Tocava pinduca na rua inteira, e os outros calouros vinham cumprimentá-la. Raoni abriu uma cerveja, e dividiu com a caloura, que permanecia incrédula. A chuva caiu, e todos brincavam e pulavam na rua, felizes, realizados, e um pouquinho bêbados, o beijo com gosto de cerveja não exprimia só felicidade, mas um alívio inacreditável. Ao anoitecer, entraram em casa novamente, se depararam com um urutau cantando tristemente cima da cama. Raoni estremeceu.
—Ele está machucado. —Raya falou.
—Não, não toque nele, Raya. —Raoni bradou. —Ele só aparece para prenunciar. Ele me avisou sobre Inaiê, eu ignorei, me avisou sobre Tupã estar voltando, e está machucado porque desta vez, algo muito pior há de acontecer.
—O que faremos sem poderes, sem nada? — Raya desesperou-se. Chorando nos braços de Raoni até adormecer. Raoni então levantou-se da cama, ainda tonto devido o álcool ingerido, e foi até o velho urutau, tomando o animal, que agonizava de dor, nas mãos, preocupado.
—O que aconteceu, meu velho? —Perguntou, com a voz embargada.
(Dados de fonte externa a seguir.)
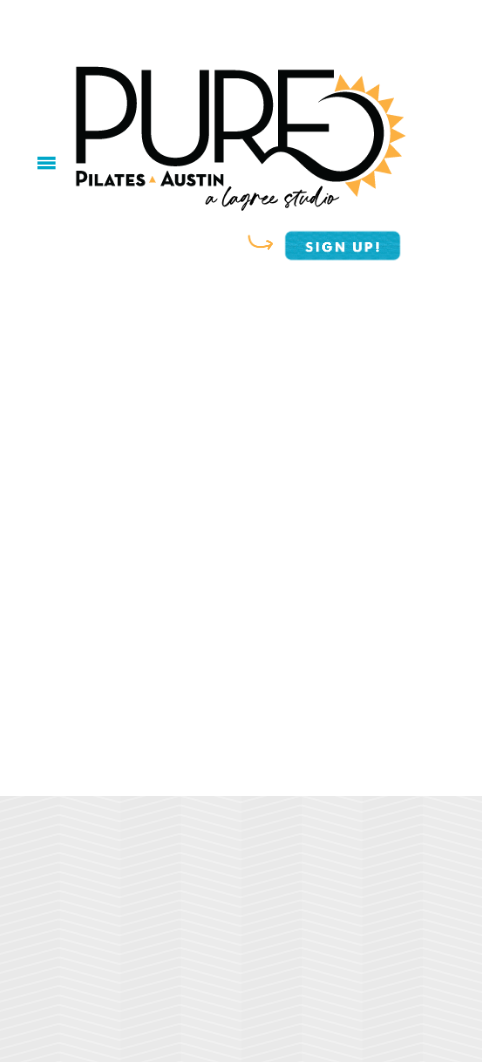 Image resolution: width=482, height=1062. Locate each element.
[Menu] (46, 162)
—Os filhotes estão à salvo, os homens, com a memória, apagada, a floresta reestabelecida, e eu, no fim da minha jornada, filho. Quando renunciou teus poderes, não te contei que eram meu alimento, e que me perderias junto. Entenda filho, estou te devolvendo a habilidade de ser gavião após tua morte. Minha morte me matará em espírito, mas não em corpo. Me deixe livre até que a natureza me mate, foi um prazer te acompanhar, te ver crescer, e te auxiliar em todas as tuas lutas e descobertas nesta vida, tenho um anúncio para te fazer, teu herdeiro cresce no ventre de Raya, seja para esse rapaz, o que Tupã não te foi por egoísmo. —Raoni soluçava enquanto ouvia a voz grave e embargada da ave, que definhava em seus braços.
—Não de deixa, velho, eu não sei o que farei.
—Não está sozinho filho, está pronto. Te prepara para tua próxima batalha, ela se aproxima, e te adianto que será a batalha mais difícil da tua vida! Eu te amo, guarde meu canto no peito, e use teu último resquício de poder.